◆ Exercise goal
The entries below are to be copied exactly, with every picture left out.

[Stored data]
________________
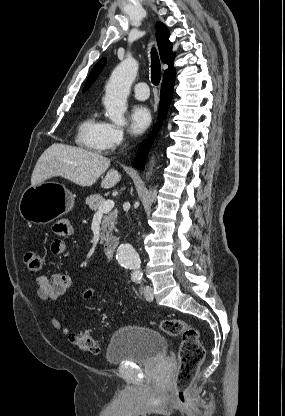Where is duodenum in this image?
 Listing matches in <instances>:
<instances>
[{
	"instance_id": "duodenum-1",
	"label": "duodenum",
	"mask_w": 285,
	"mask_h": 416,
	"mask_svg": "<svg viewBox=\"0 0 285 416\" xmlns=\"http://www.w3.org/2000/svg\"><path fill=\"white\" fill-rule=\"evenodd\" d=\"M119 245V239L117 237H110L103 243V253L104 255L111 259L114 256V253Z\"/></svg>"
}]
</instances>
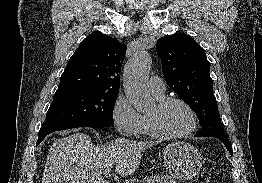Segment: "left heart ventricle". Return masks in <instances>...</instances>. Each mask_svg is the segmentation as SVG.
I'll use <instances>...</instances> for the list:
<instances>
[{"label": "left heart ventricle", "instance_id": "b2bd125f", "mask_svg": "<svg viewBox=\"0 0 262 183\" xmlns=\"http://www.w3.org/2000/svg\"><path fill=\"white\" fill-rule=\"evenodd\" d=\"M156 118L159 128L167 134H179L187 131L192 125L190 112L181 104L173 103L161 112L156 105L148 112Z\"/></svg>", "mask_w": 262, "mask_h": 183}]
</instances>
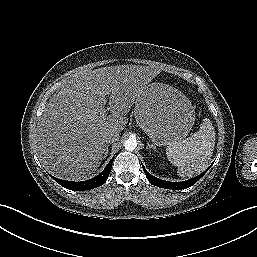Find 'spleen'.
I'll return each mask as SVG.
<instances>
[{
    "mask_svg": "<svg viewBox=\"0 0 257 257\" xmlns=\"http://www.w3.org/2000/svg\"><path fill=\"white\" fill-rule=\"evenodd\" d=\"M215 146L213 124L203 119L200 130L185 140L175 142L166 149L169 161L178 167L180 177H193L209 165Z\"/></svg>",
    "mask_w": 257,
    "mask_h": 257,
    "instance_id": "1",
    "label": "spleen"
}]
</instances>
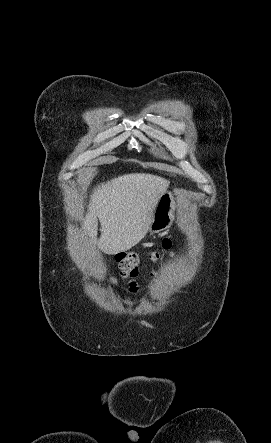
________________
◆ Output for this exercise
Where is duodenum in this image?
 Listing matches in <instances>:
<instances>
[{
	"instance_id": "duodenum-1",
	"label": "duodenum",
	"mask_w": 285,
	"mask_h": 416,
	"mask_svg": "<svg viewBox=\"0 0 285 416\" xmlns=\"http://www.w3.org/2000/svg\"><path fill=\"white\" fill-rule=\"evenodd\" d=\"M119 245V239L117 237H110L103 243V253L104 255L111 259L114 256V253Z\"/></svg>"
}]
</instances>
Segment: "left heart ventricle". Return masks in <instances>...</instances>. Each mask_svg is the segmentation as SVG.
I'll use <instances>...</instances> for the list:
<instances>
[{"label": "left heart ventricle", "instance_id": "b2bd125f", "mask_svg": "<svg viewBox=\"0 0 262 183\" xmlns=\"http://www.w3.org/2000/svg\"><path fill=\"white\" fill-rule=\"evenodd\" d=\"M156 118L159 128L167 134H179L187 131L192 125L190 112L181 104L173 103L161 112L156 105L148 112Z\"/></svg>", "mask_w": 262, "mask_h": 183}]
</instances>
Find 'spleen'.
I'll return each mask as SVG.
<instances>
[{
    "mask_svg": "<svg viewBox=\"0 0 257 257\" xmlns=\"http://www.w3.org/2000/svg\"><path fill=\"white\" fill-rule=\"evenodd\" d=\"M215 146L213 124L203 119L200 130L185 140L175 142L166 149L169 161L178 167L180 177H193L209 165Z\"/></svg>",
    "mask_w": 257,
    "mask_h": 257,
    "instance_id": "1",
    "label": "spleen"
}]
</instances>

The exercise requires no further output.